## Work to be completed
For the entries below, copy exactly the line that contains "The kill switc" through the line that contains "Free Kenlee Prayer Vigil Flyer", both ends included, and exclude all pictures.
Extracted material Start Marker
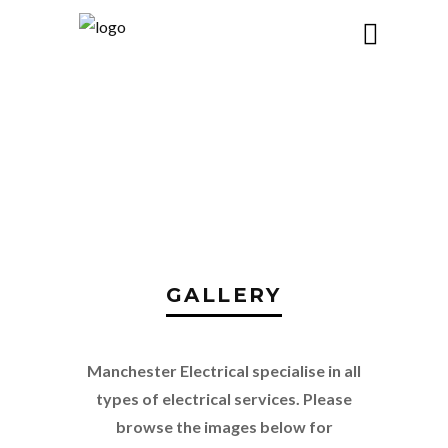
GALLERY
GALLERY
Manchester Electrical specialise in all
types of electrical services. Please
browse the images below for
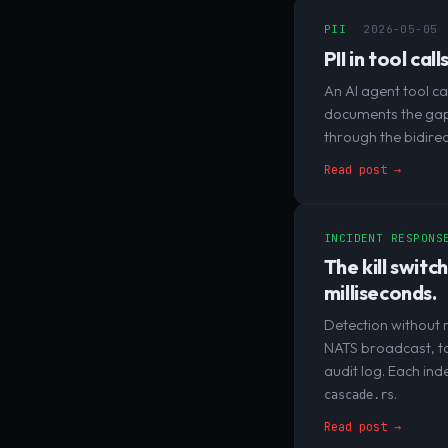
PII
2026-05-05
PII in tool ca
An AI agent tool c
documents the gap e
through the bidirec
Read post →
INCIDENT RESPONS
The kill switc
milliseconds.
Detection without r
NATS broadcast, to
audit log. Each ind
.
cascade.rs
Read post →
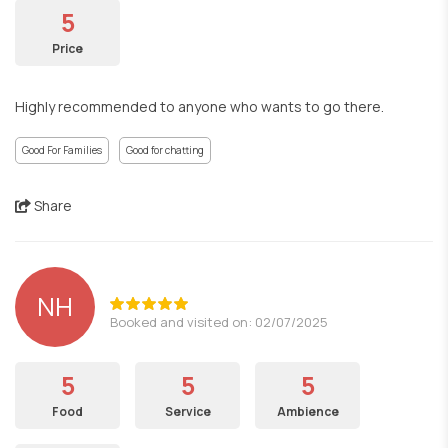
5
Price
Highly recommended to anyone who wants to go there.
Good For Families
Good for chatting
Share
NH
Booked and visited on: 02/07/2025
5
5
5
Food
Service
Ambience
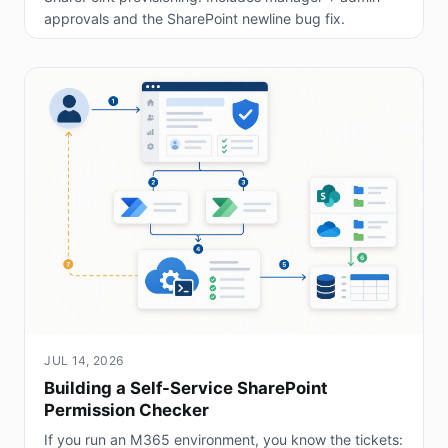
approvals and the SharePoint newline bug fix.
JUL 14, 2026
Building a Self-Service SharePoint
Permission Checker
If you run an M365 environment, you know the tickets:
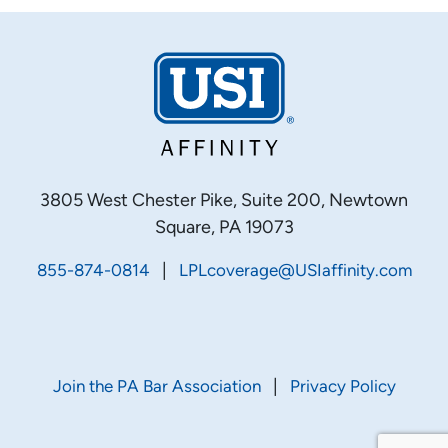
3805 West Chester Pike, Suite 200, Newtown
Square, PA 19073
|
855-874-0814
LPLcoverage@USIaffinity.com
|
Join the PA Bar Association
Privacy Policy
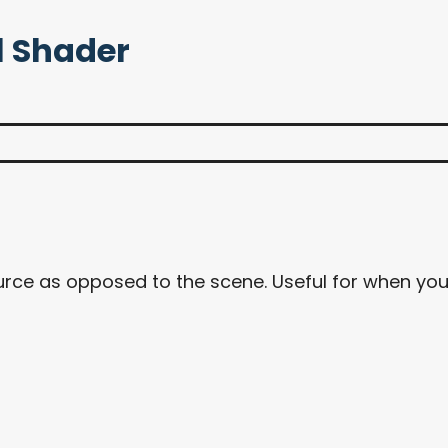
l Shader
source as opposed to the scene. Useful for when y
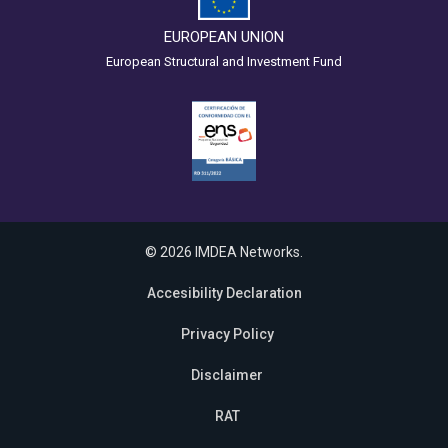
EUROPEAN UNION
European Structural and Investment Fund
© 2026 IMDEA Networks.
Accesibility Declaration
Privacy Policy
Disclaimer
RAT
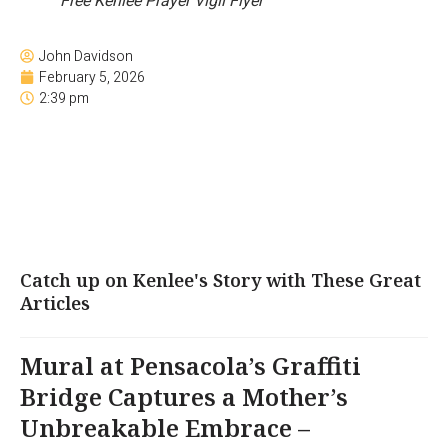
Free Kenlee Prayer Vigil Flyer
John Davidson
February 5, 2026
2:39 pm
Catch up on Kenlee's Story with These Great
Articles
Mural at Pensacola’s Graffiti
Bridge Captures a Mother’s
Unbreakable Embrace –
Extracted material End Marker
## The completed task
The kill switc
milliseconds.
Detection without r
NATS broadcast, to
audit log. Each ind
.
cascade.rs
Read post →
5
Price
Highly recommended to anyone who wants to go there.
Good For Families
Good for chatting
Share
NH
Booked and visited on: 02/07/2025
5
5
5
Food
Service
Ambience
approvals and the SharePoint newline bug fix.
JUL 14, 2026
Building a Self-Service SharePoint
Permission Checker
If you run an M365 environment, you know the tickets:
3805 West Chester Pike, Suite 200, Newtown
Square, PA 19073
|
855-874-0814
LPLcoverage@USIaffinity.com
|
Join the PA Bar Association
Privacy Policy
l Shader
source as opposed to the scene. Useful for when y
EUROPEAN UNION
European Structural and Investment Fund
© 2026 IMDEA Networks.
Accesibility Declaration
Privacy Policy
Disclaimer
RAT
Free Kenlee Prayer Vigil Flyer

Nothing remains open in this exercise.